§ ACTIVITY
Below are the entries. Print only the lines starting at the one with "eine kritische Distanz" and ending at the one with "阶段三：企业级能力升级", exactly, with no pictures.

━━━━━━━━━━━━━━━━━━━━

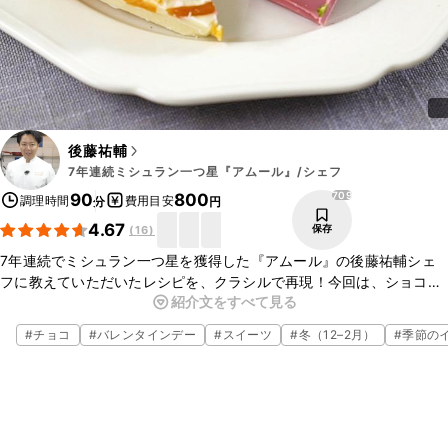
後藤祐輔
7年連続ミシュラン一つ星『アムール』/シェフ
709
90
800
調理時間
費用目安
分
円
4.67
保存
(
16
)
7年連続でミシュラン一つ星を獲得した『アムール』の後藤祐輔シェ
フに教えていただいたレシピを、クラシルで再現！今回は、ショコラ
紹介文をすべて見る
タブレットのご紹介です。3種類のチョコレートを使って、とても簡
単に見た目も華やかなショコラタブレットをお作りいただけますよ。
#
チョコ
#
バレンタインデー
#
スイーツ
#
冬（12–2月）
#
季節の
ぜひ作ってみてくださいね。
こちらのレシピでは、シェフに教えていただいたレシピを、ご家庭で
作りやすい手順や材料で再現しております。
シェフが調理しているレシピ動画では、より詳しくご覧いただくこと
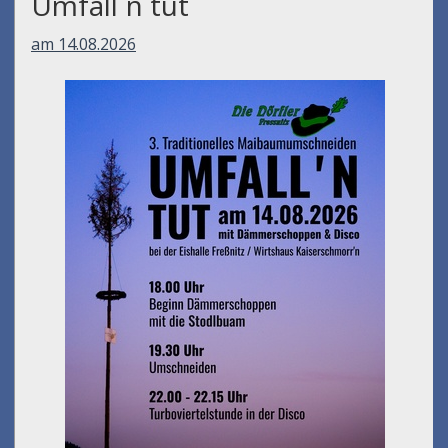
Umfall´n tut
am 14.08.2026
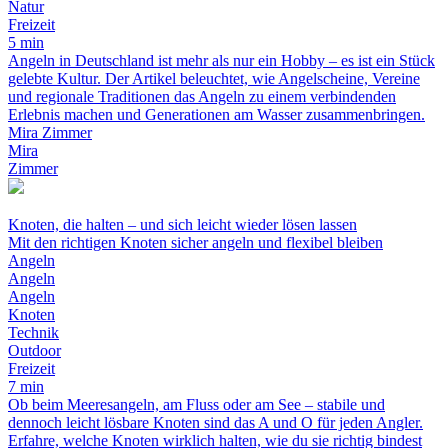
Natur
Freizeit
5 min
Angeln in Deutschland ist mehr als nur ein Hobby – es ist ein Stück
gelebte Kultur. Der Artikel beleuchtet, wie Angelscheine, Vereine
und regionale Traditionen das Angeln zu einem verbindenden
Erlebnis machen und Generationen am Wasser zusammenbringen.
Mira Zimmer
Mira
Zimmer
Knoten, die halten – und sich leicht wieder lösen lassen
Mit den richtigen Knoten sicher angeln und flexibel bleiben
Angeln
Angeln
Angeln
Knoten
Technik
Outdoor
Freizeit
7 min
Ob beim Meeresangeln, am Fluss oder am See – stabile und
dennoch leicht lösbare Knoten sind das A und O für jeden Angler.
Erfahre, welche Knoten wirklich halten, wie du sie richtig bindest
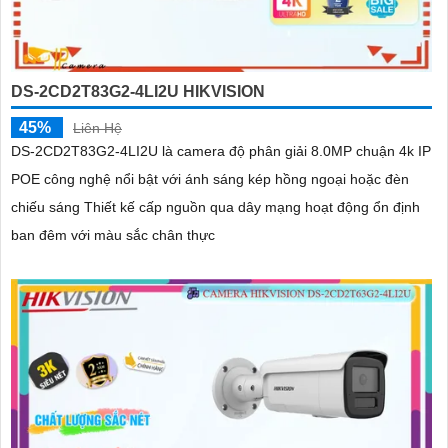
DS-2CD2T83G2-4LI2U HIKVISION
45%
Liên Hệ
DS-2CD2T83G2-4LI2U là camera độ phân giải 8.0MP chuận 4k IP
POE công nghệ nổi bật với ánh sáng kép hồng ngoại hoặc đèn
chiếu sáng Thiết kế cấp nguồn qua dây mạng hoạt động ổn định
ban đêm với màu sắc chân thực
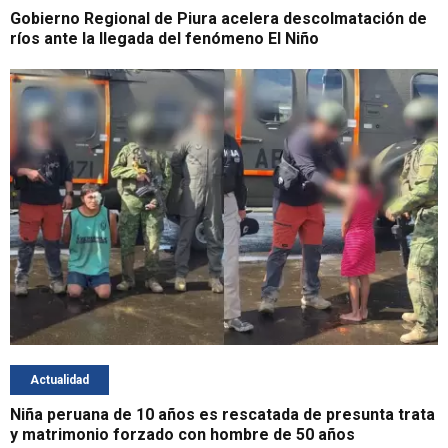
Gobierno Regional de Piura acelera descolmatación de
ríos ante la llegada del fenómeno El Niño
Actualidad
Niña peruana de 10 años es rescatada de presunta trata
y matrimonio forzado con hombre de 50 años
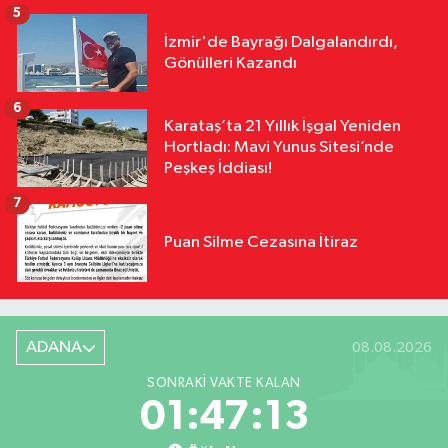
5
İzmir'de Bayrağı Dalgalandırdı,
Gönülleri Kazandı
6
Karataş’ta 21 Yıllık İşgal Yeniden
Hortladı: Mavi Yunus Sitesi’nde
Peşkeş İddiası!
7
Puan Silme Cezasına İtiraz
ADANA
08.08.2026
SONRAKI VAKTE KALAN
01:47:12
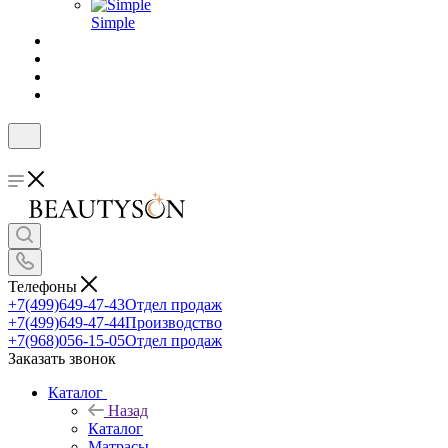
Simple
Телефоны
+7(499)649-47-43
Отдел продаж
+7(499)649-47-44
Производство
+7(968)056-15-05
Отдел продаж
Заказать звонок
Каталог
Назад
Каталог
Матрасы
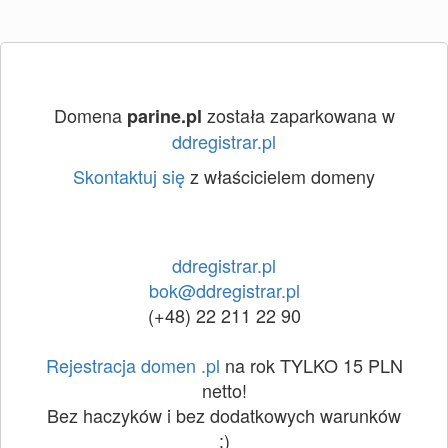
Domena
została zaparkowana w
parine.pl
ddregistrar.pl
Skontaktuj się
z właścicielem domeny
ddregistrar.pl
bok@ddregistrar.pl
(+48) 22 211 22 90
Rejestracja domen .pl
na rok TYLKO 15 PLN
netto!
Bez haczyków i bez dodatkowych warunków
:)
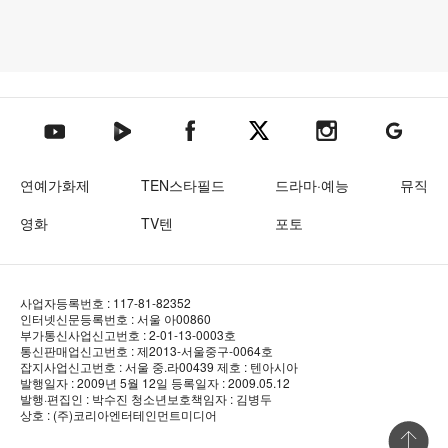
텐아시아 네이버TV
텐아시아 페이스북
텐아시아 엑스
텐아시아 인스타그램
텐아시아
텐아시아 유튜브
연예가화제
TEN스타필드
드라마·예능
뮤직
영화
TV텐
포토
사업자등록번호 : 117-81-82352
인터넷신문등록번호 : 서울 아00860
부가통신사업신고번호 : 2-01-13-0003호
통신판매업신고번호 : 제2013-서울중구-0064호
잡지사업신고번호 : 서울 중.라00439
제호 : 텐아시아
발행일자 : 2009년 5월 12일
등록일자 : 2009.05.12
발행·편집인 : 박수진
청소년보호책임자 : 김병두
상호 : (주)코리아엔터테인먼트미디어
상단 바로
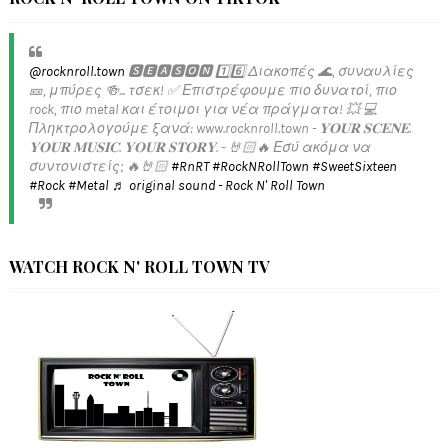
@rocknroll.town
🆂🅴🅰🆂🅾🅽 1️⃣6️⃣ Διακοπές 🌊, συναυλίες
🎫, μπύρες 🍻... τσεκ! ✅️ Επιστρέφουμε πιο δυνατοί, πιο
rock, πιο metal και έτοιμοι για νέα πράγματα! 💥 💻
Πληκτρολογούμε ξανά: www.rocknroll.town - 𝐘𝐎𝐔𝐑 𝐒𝐂𝐄𝐍𝐄.
𝐘𝐎𝐔𝐑 𝐌𝐔𝐒𝐈𝐂. 𝐘𝐎𝐔𝐑 𝐒𝐓𝐎𝐑𝐘. - 🤘🏻🔥 Εσύ ακόμα να
συντονιστείς; 🔥🤘🏻
#RnRT
#RockNRollTown
#SweetSixteen
#Rock
#Metal
♬ original sound - Rock N' Roll Town
WATCH ROCK N' ROLL TOWN TV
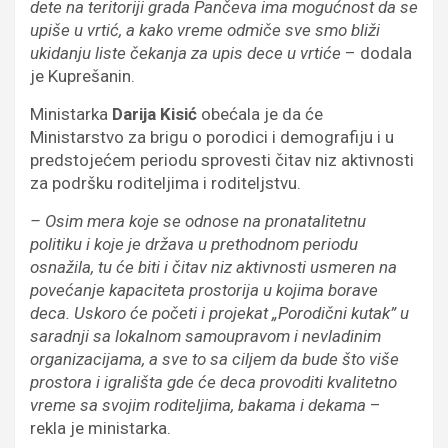
dete na teritoriji grada Pančeva ima mogućnost da se
upiše u vrtić, a kako vreme odmiče sve smo bliži
ukidanju liste čekanja za upis dece u vrtiće
– dodala
je Kuprešanin.
Ministarka
Darija Kisić
obećala je da će
Ministarstvo za brigu o porodici i demografiju i u
predstojećem periodu sprovesti čitav niz aktivnosti
za podršku roditeljima i roditeljstvu.
– Osim mera koje se odnose na pronatalitetnu
politiku i koje je država u prethodnom periodu
osnažila, tu će biti i čitav niz aktivnosti usmeren na
povećanje kapaciteta prostorija u kojima borave
deca. Uskoro će početi i projekat „Porodični kutak” u
saradnji sa lokalnom samoupravom i nevladinim
organizacijama, a sve to sa ciljem da bude što više
prostora i igrališta gde će deca provoditi kvalitetno
vreme sa svojim roditeljima, bakama i dekama
–
rekla je ministarka.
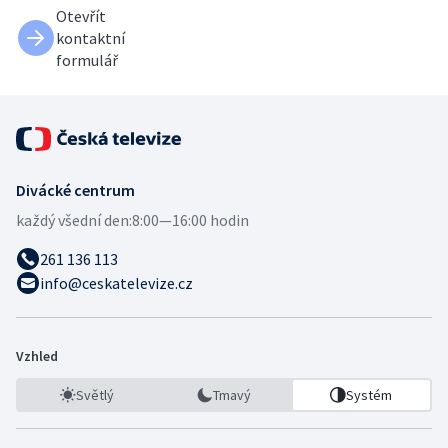
Otevřít
kontaktní
formulář
Divácké centrum
každý všední den:
8:00—16:00 hodin
261 136 113
info@ceskatelevize.cz
Vzhled
Světlý
Tmavý
Systém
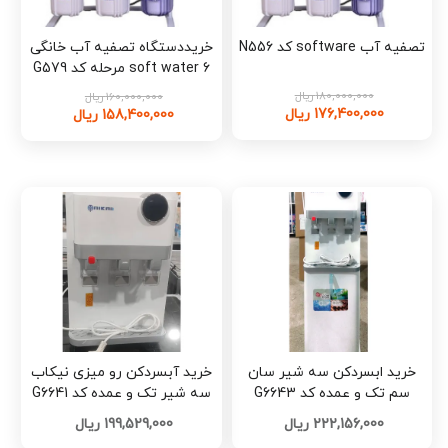
تصفیه آب software کد N556
خریددستگاه تصفیه آب خانگی
soft water 6 مرحله کد G579
180,000,000 ریال
160,000,000 ریال
176,400,000 ریال
158,400,000 ریال
خرید ابسردکن سه شیر سان
خرید آبسردکن رو میزی نیکاب
سم تک و عمده کد G6643
سه شیر تک و عمده کد G6641
222,156,000 ریال
199,529,000 ریال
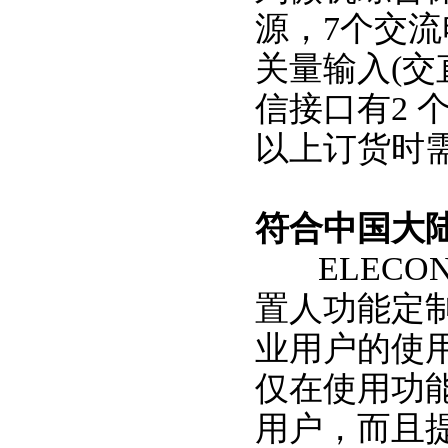
源，7个交流
关量输入(交
信接口有2 个
以上订货时
符合中国大
ELECON
置人功能定
业用户的使
仅在使用功
用户，而且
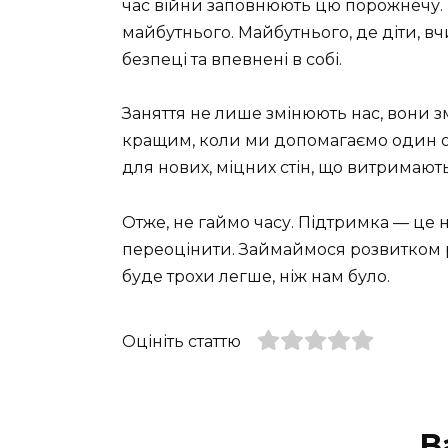
час війни заповнюють цю порожнечу. 
майбутнього. Майбутнього, де діти, вч
безпеці та впевнені в собі.
Заняття не лише змінюють нас, вони з
кращим, коли ми допомагаємо один о
для нових, міцних стін, що витримают
Отже, не гаймо часу. Підтримка — це н
переоцінити. Займаймося розвитком ра
буде трохи легше, ніж нам було.
Оцініть статтю
В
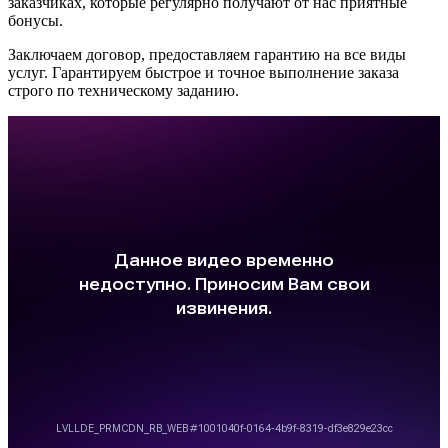
заказчиках, которые регулярно получают от нас приятные
бонусы.
Заключаем договор, предоставляем гарантию на все виды
услуг. Гарантируем быстрое и точное выполнение заказа
строго по техническому заданию.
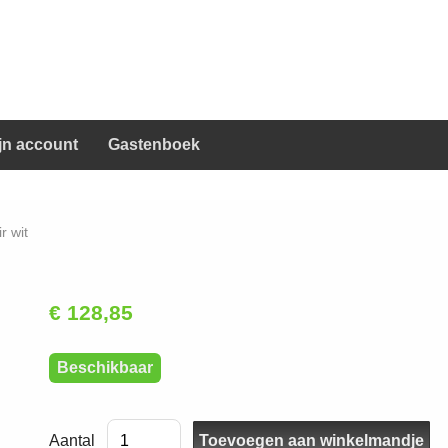
jn account
Gastenboek
r wit
€ 128,85
Beschikbaar
Aantal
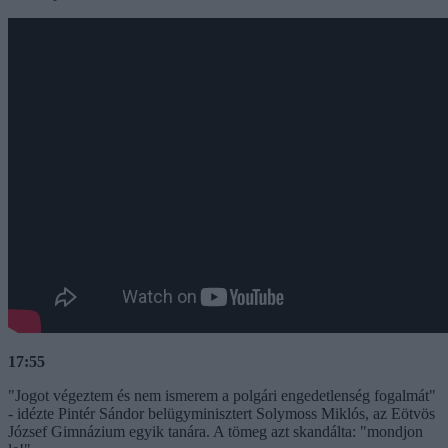
17:55
"Jogot végeztem és nem ismerem a polgári engedetlenség fogalmát"
- idézte Pintér Sándor belügyminisztert Solymoss Miklós, az Eötvös
József Gimnázium egyik tanára. A tömeg azt skandálta: "mondjon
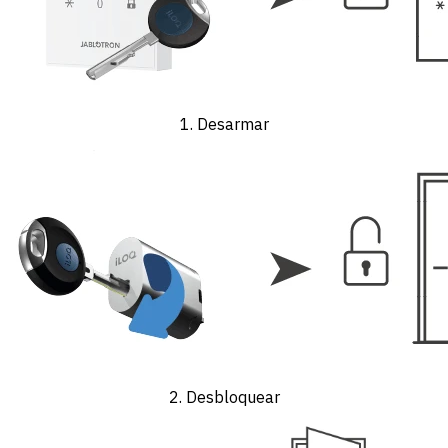
1. Desarmar
2. Desbloquear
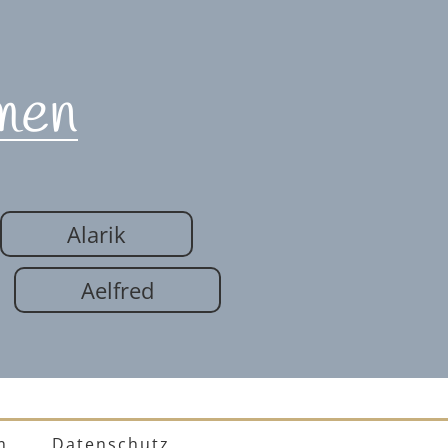
men
Alarik
Aelfred
m
Datenschutz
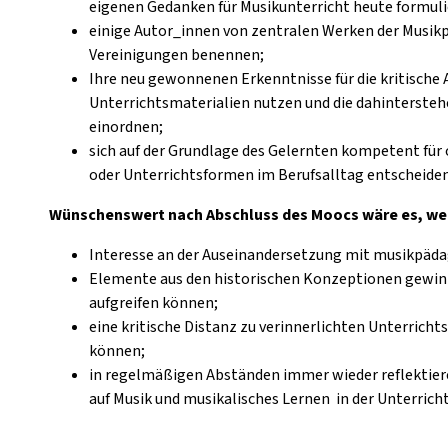
eigenen Gedanken für Musikunterricht heute formuli
einige Autor_innen von zentralen Werken der Musi
Vereinigungen benennen;
Ihre neu gewonnenen Erkenntnisse für die kritische 
Unterrichtsmaterialien nutzen und die dahintersteh
einordnen;
sich auf der Grundlage des Gelernten kompetent für
oder Unterrichtsformen im Berufsalltag entscheiden
Wünschenswert nach Abschluss des Moocs wäre es, we
Interesse an der Auseinandersetzung mit musikpädag
Elemente aus den historischen Konzeptionen gewinn
aufgreifen können;
eine kritische Distanz zu verinnerlichten Unterric
können;
in regelmäßigen Abständen immer wieder reflektiere
auf Musik und musikalisches Lernen in der Unterrich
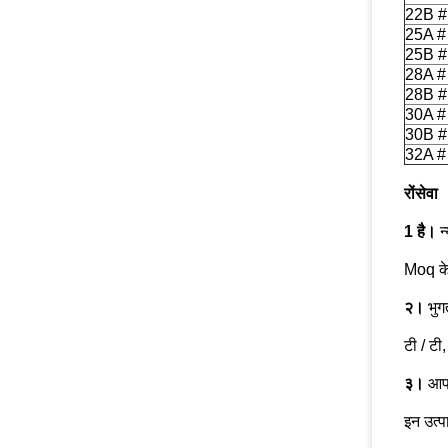
22B #
25A #
25B #
28A #
28B #
30A #
30B #
32A #
रों
सेवा
1 है।
न
Moq के 
२।
भुगत
टी / टी,
३।
आप 
इन उत्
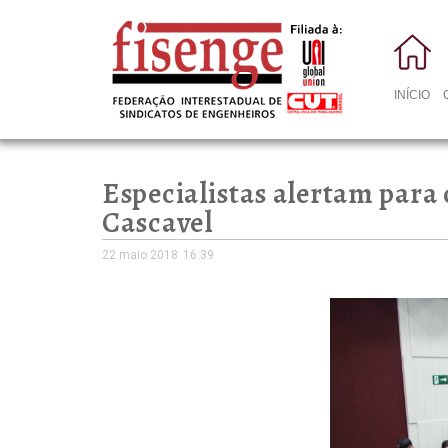
INÍCIO
Especialistas alertam para 
Cascavel
22 maio 2018
16:39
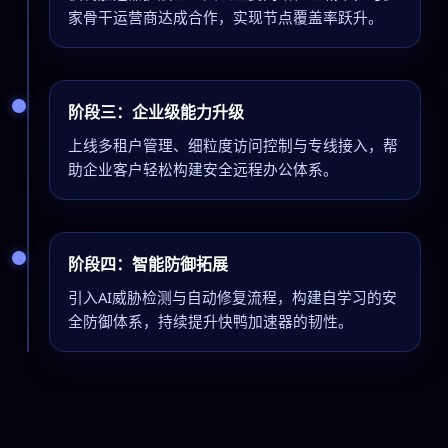
家骨干运营商达成合作，实现节点覆盖率跃升。
阶段三：企业级能力升级
上线多租户管理、细粒度访问控制与专线接入，帮
助企业客户轻松构建安全远程办公体系。
阶段四：智能防御拓展
引入AI威胁检测与自动修复流程，构建自学习的安
全防御体系，持续提升快鸭加速器的韧性。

━━━━━━━━━━━━━━━━━━━━

§ WRITTEN ANSWER
eine kritische Distanz zu verinnerlichten Unterric
können;
in regelmäßigen Abständen immer wieder reflektiere
auf Musik und musikalisches Lernen in der Unterrich
22B #
25A #
25B #
28A #
28B #
30A #
30B #
32A #
रों
सेवा
1 है।
न
Moq के 
२।
भुगत
टी / टी,
३।
आप 
इन उत्
INÍCIO
Especialistas alertam para 
Cascavel
22 maio 2018
16:39
家骨干运营商达成合作，实现节点覆盖率跃升。
阶段三：企业级能力升级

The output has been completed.